As recently as 2019 an Australian politician engineered a “miracle” election victory by saying “I’ll tell you what – [a lithium battery powered car is] not going to tow your trailer. It’s not going to tow your boat. It’s not going to get you out to your favourite camping spot with your family. [Opposition Leader] Bill Shorten wants to end the weekend when it comes to his policy on electric vehicles where you’ve got Australians who love being out there in their four-wheel drives. He wants to say see you later to the SUV when it comes to the choices of Australians. And this is fundamentally the difference between us and Labor when it comes to these issues.”
No way. If we are going to go electric, it’s gotta be big. Vroom, vroom.

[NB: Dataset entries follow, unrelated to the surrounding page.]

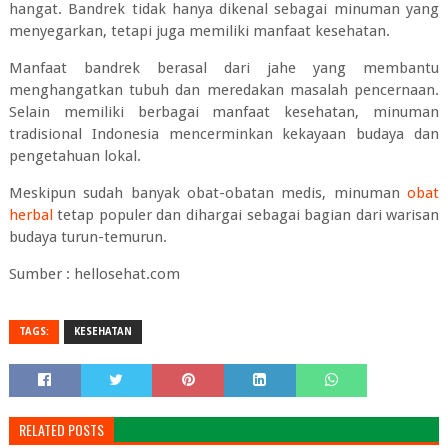
hangat. Bandrek tidak hanya dikenal sebagai minuman yang
menyegarkan, tetapi juga memiliki manfaat kesehatan.
Manfaat bandrek berasal dari jahe yang membantu
menghangatkan tubuh dan meredakan masalah pencernaan.
Selain memiliki berbagai manfaat kesehatan, minuman
tradisional Indonesia mencerminkan kekayaan budaya dan
pengetahuan lokal.
Meskipun sudah banyak obat-obatan medis, minuman
obat
herbal
tetap populer dan dihargai sebagai bagian dari warisan
budaya turun-temurun.
Sumber : hellosehat.com
TAGS:
KESEHATAN
RELATED POSTS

This big moment, when Chinese electric cars and their Tibetan batteries hit it big time, in the European market, has been a while coming, decades actually. Over that time, as smart money has shifted into the car makers, battery makers, lithium, copper and nickel miners, the prospect of profit now outweighs the risks. Yet the risks are many, and some are new. The electric car boom in Europe comes at an odd time, when China’s developmentalist, state-sponsored and state-subsidised boom in select “national champion” industries, is now seen across Europe as unfair. Europe is re-evaluating its basic assumptions about China, shaken out of its complacent assumptions that Europe can always stay ahead of China in high tech, and complacent slogans about making China “just like us” through win-win prosperity. Wandel durch Handel: change through trade. As if. So yesterday, it sounds ridiculously naïve and self-serving now.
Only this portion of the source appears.